A 5090 in a single-GPU workstation running local inference on llama.cpp, vLLM, and ComfyUI. Workloads picked to reflect what a practitioner actually does, not what a leaderboard cares about:

  • 32B-class at Q8 on llama.cpp with 32k context, streaming.
  • 70B-class at IQ3_M on llama.cpp with 8k context, streaming — tight.
  • SDXL + Flux image generation through ComfyUI with a LoRA stack.
  • Wan 2.2 video generation via Wan2GP — sustained compute and VRAM.

What you'll feel

The shift versus a 4090 is the size of model that fits before you have to start thinking about it. 24 GB forces decisions on quant tier and KV cache budget; 32 GB lets a 32B-class model run at Q8 with full context, no juggle. 70B-class still requires aggressive quantization (IQ3 / IQ2) on a single card — the 32 GB does not change that.

On pure throughput for short prompts, the gap is smaller than the spec sheet suggests. Both cards are memory-bandwidth-bound on most real workloads. The 5090 earns its premium where context grows long, batches fatten, or the model brushes the ceiling.
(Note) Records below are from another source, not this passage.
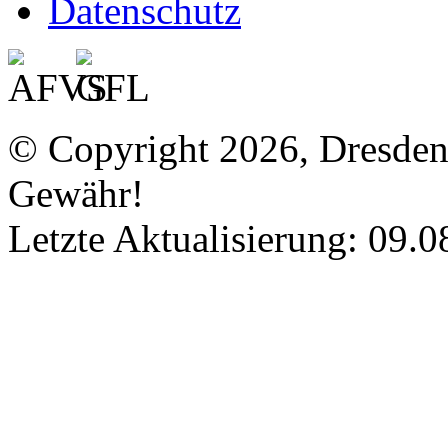
Datenschutz
© Copyright 2026, Dresde
Gewähr!
Letzte Aktualisierung: 09.0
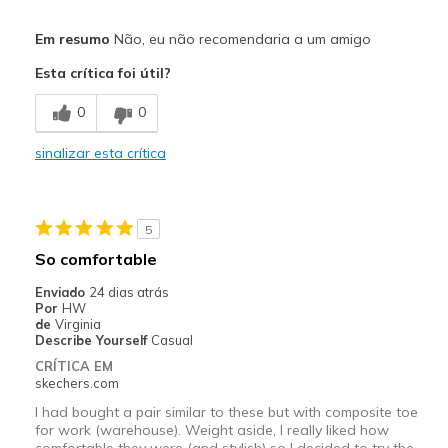
Prós
Em resumo
Não, eu não recomendaria a um amigo
Attractive Design
Esta crítica foi útil?
Contras
0
0
Top to toe shallow
sinalizar esta crítica
Width
Feels too narrow
Sizing
Feels half size too small
5
So comfortable
Enviado
24 dias atrás
Por
HW
de
Virginia
Describe Yourself
Casual
CRÍTICA EM
skechers.com
I had bought a pair similar to these but with composite toe
for work (warehouse). Weight aside, I really liked how
comfortable they were (and stylish) so I decided to try the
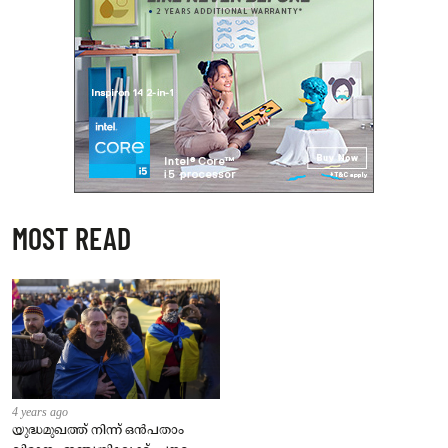
MOST READ
4 years ago
യുദ്ധമുഖത്ത് നിന്ന് ഒൻപതാം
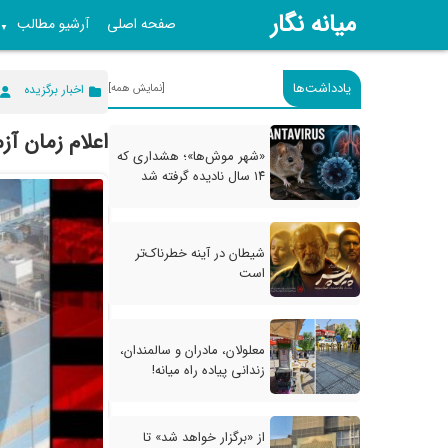
میانه نگار
صفحه اصلی
آرشیو مطالب
▼
یادداشت‌ها
[نمایش همه]
اخبار برگزیده
اعلام زمان آز
«شهر موش‌ها»؛ هشداری که
۱۴ سال نادیده گرفته شد
شیطان در آینه خطرناک‌تر
است
معلولان، مادران و سالمندان،
زندانی پیاده راه میانه!
از «برگزار خواهد شد» تا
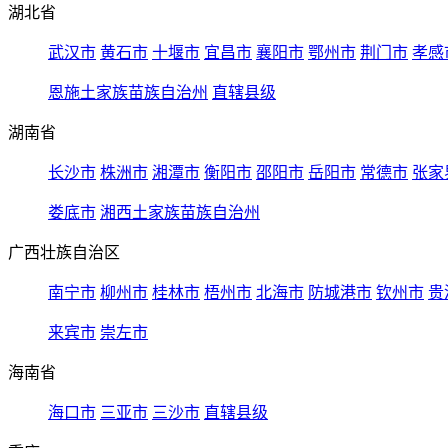
湖北省
武汉市
黄石市
十堰市
宜昌市
襄阳市
鄂州市
荆门市
孝感
恩施土家族苗族自治州
直辖县级
湖南省
长沙市
株洲市
湘潭市
衡阳市
邵阳市
岳阳市
常德市
张家
娄底市
湘西土家族苗族自治州
广西壮族自治区
南宁市
柳州市
桂林市
梧州市
北海市
防城港市
钦州市
贵
来宾市
崇左市
海南省
海口市
三亚市
三沙市
直辖县级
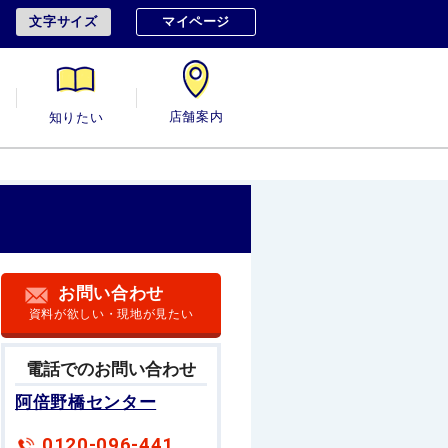
文字サイズ
マイページ
用
知りたい
店舗案内
お問い合わせ
資料が欲しい・現地が見たい
電話でのお問い合わせ
阿倍野橋センター
0120-096-441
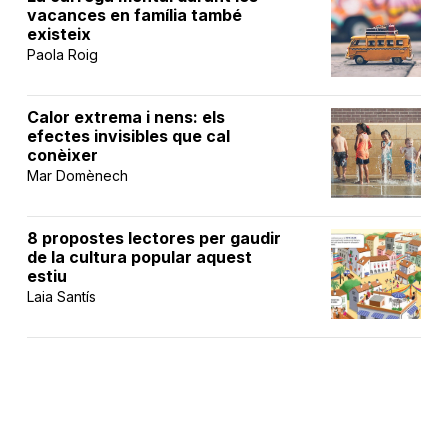
vacances en família també
existeix
Paola Roig
Calor extrema i nens: els
efectes invisibles que cal
conèixer
Mar Domènech
8 propostes lectores per gaudir
de la cultura popular aquest
estiu
Laia Santís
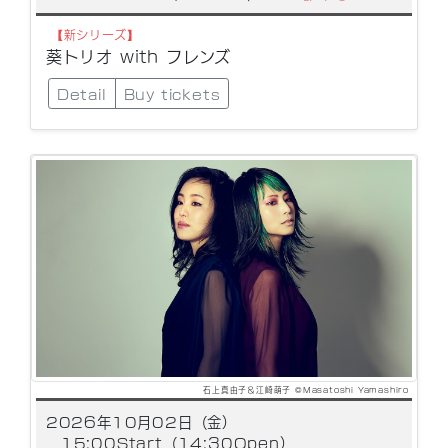
【新シリーズ】
葵トリオ with フレンズ
Detail
Buy tickets
石上真由子＆江崎萌子 ©Masatoshi Yamashiro
2026年10月02日（金）
15:00Start（14:30Open）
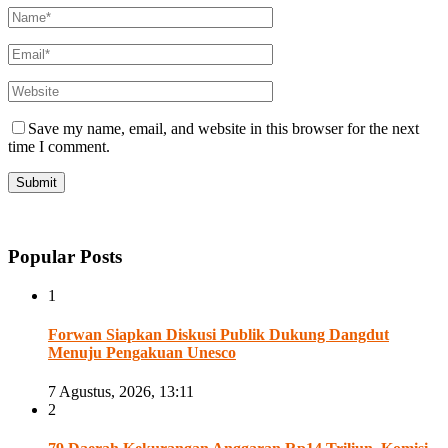
Save my name, email, and website in this browser for the next
time I comment.
Popular Posts
1
Forwan Siapkan Diskusi Publik Dukung Dangdut
Menuju Pengakuan Unesco
7 Agustus, 2026, 13:11
2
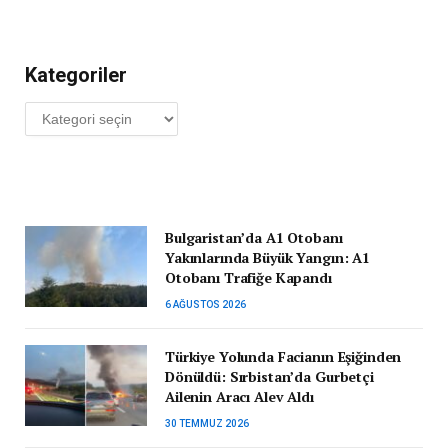
Kategoriler
Kategoriler
Bulgaristan’da A1 Otobanı
Yakınlarında Büyük Yangın: A1
Otobanı Trafiğe Kapandı
6 AĞUSTOS 2026
Türkiye Yolunda Facianın Eşiğinden
Dönüldü: Sırbistan’da Gurbetçi
Ailenin Aracı Alev Aldı
30 TEMMUZ 2026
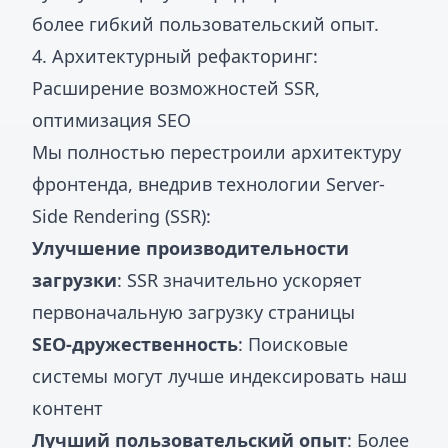
более гибкий пользовательский опыт.
4. Архитектурный рефакторинг:
Расширение возможностей SSR,
оптимизация SEO
Мы полностью перестроили архитектуру
фронтенда, внедрив технологии Server-
Side Rendering (SSR):
Улучшение производительности
загрузки
: SSR значительно ускоряет
первоначальную загрузку страницы
SEO-дружественность
: Поисковые
системы могут лучше индексировать наш
контент
Лучший пользовательский опыт
: Более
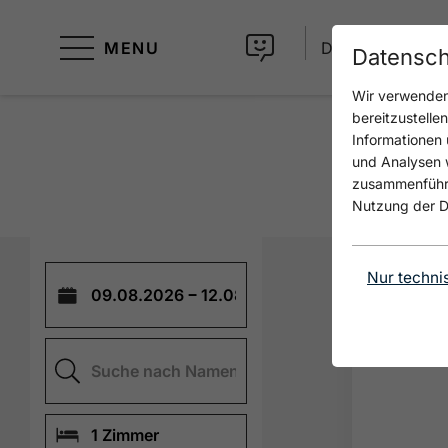
MENU
DE
Datensch
Wir verwenden 
bereitzustelle
Informationen 
und Analysen w
zusammenführen
Nutzung der D
Search Dates
Nur techni
Search Dates
Search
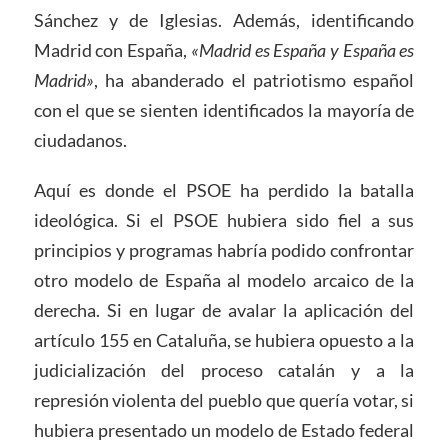
Sánchez y de Iglesias. Además, identificando
Madrid con España,
«Madrid es España y España es
Madrid»
, ha abanderado el patriotismo español
con el que se sienten identificados la mayoría de
ciudadanos.
Aquí es donde el PSOE ha perdido la batalla
ideológica. Si el PSOE hubiera sido fiel a sus
principios y programas habría podido confrontar
otro modelo de España al modelo arcaico de la
derecha. Si en lugar de avalar la aplicación del
artículo 155 en Cataluña, se hubiera opuesto a la
judicialización del proceso catalán y a la
represión violenta del pueblo que quería votar, si
hubiera presentado un modelo de Estado federal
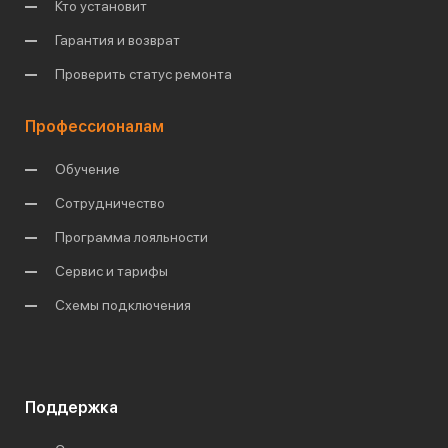
Кто установит
Гарантия и возврат
Проверить статус ремонта
Профессионалам
Обучение
Сотрудничество
Программа лояльности
Сервис и тарифы
Схемы подключения
Поддержка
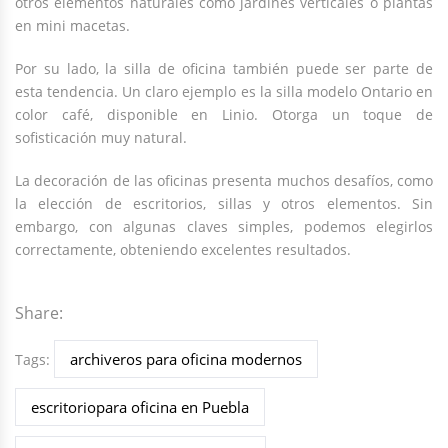
otros elementos naturales como jardines verticales o plantas
en mini macetas.
Por su lado, la silla de oficina también puede ser parte de
esta tendencia. Un claro ejemplo es la silla modelo Ontario en
color café, disponible en Linio. Otorga un toque de
sofisticación muy natural.
La decoración de las oficinas presenta muchos desafíos, como
la elección de escritorios, sillas y otros elementos. Sin
embargo, con algunas claves simples, podemos elegirlos
correctamente, obteniendo excelentes resultados.
Share:
archiveros para oficina modernos
Tags:
escritoriopara oficina en Puebla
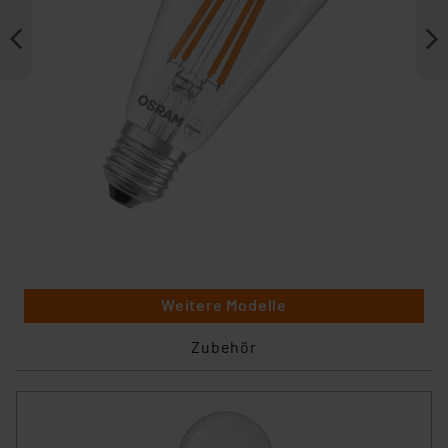
Weitere Modelle
Zubehör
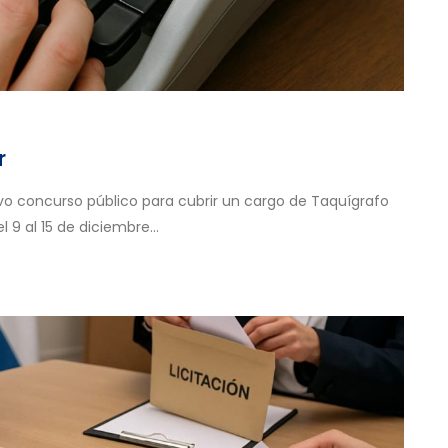
r
vo concurso público para cubrir un cargo de Taquígrafo
l 9 al 15 de diciembre...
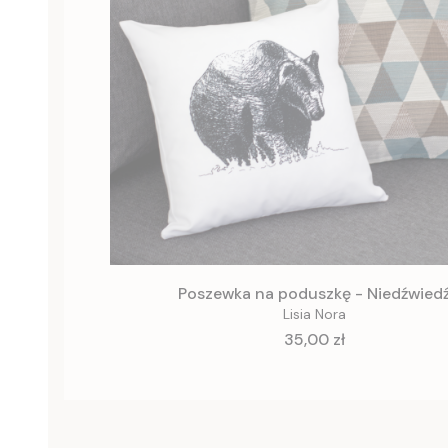
Poszewka na poduszkę - Niedźwied
Lisia Nora
Cena
35,00 zł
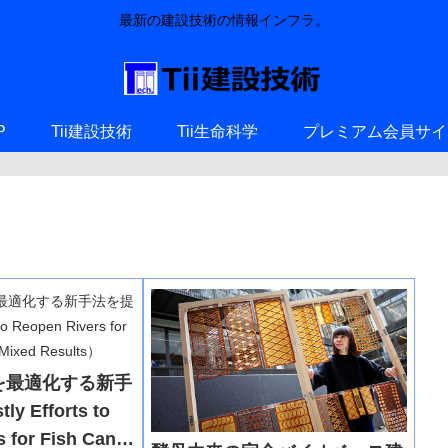
最新の建設技術の情報インフラ。
P
Tii建設技術
Tii生命科学
プレミアム会員サイ
を最適化する新手
 Efforts to
 for Fish Can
Setup notes (if you're upgrading)

  • CUDA 13.2 + cuDNN 9.20 is the current-known-good combo. Don't mix with a CUDA 12 install; dependency resolution gets ugly.
  • Skip xformers. Install SageAttention 2.2.0 — it doesn't force a torch downgrade and perf is within noise.
  • cu128 or cu130 PyTorch builds are mandatory for sm_120.

Who should buy

  • 32B-class local at Q8 with full context — that's the sweet spot.
  • 70B-class with IQ3 quants and modest context, if a Mac Studio's first-token latency would kill the workflow.
  • Image / video generation pipelines that lived inside 24 GB but bumped the ceiling on long videos or large LoRA stacks.

Who should skip

  • 24 GB has been enough. Bandwidth and thermals improve, but the model-class ceiling barely shifts unless you were already at it.
  • Cloud-only workflows. A 5090 is a workstation buy, not a datacenter play.

Bottom line

If you're buying a new workstation for local AI work in 2026, this is the default. 32 GB lifts the quant-vs-context squeeze a tier — not by enough to make 70B-class trivial, but enough to stop budgeting for it on most workloads.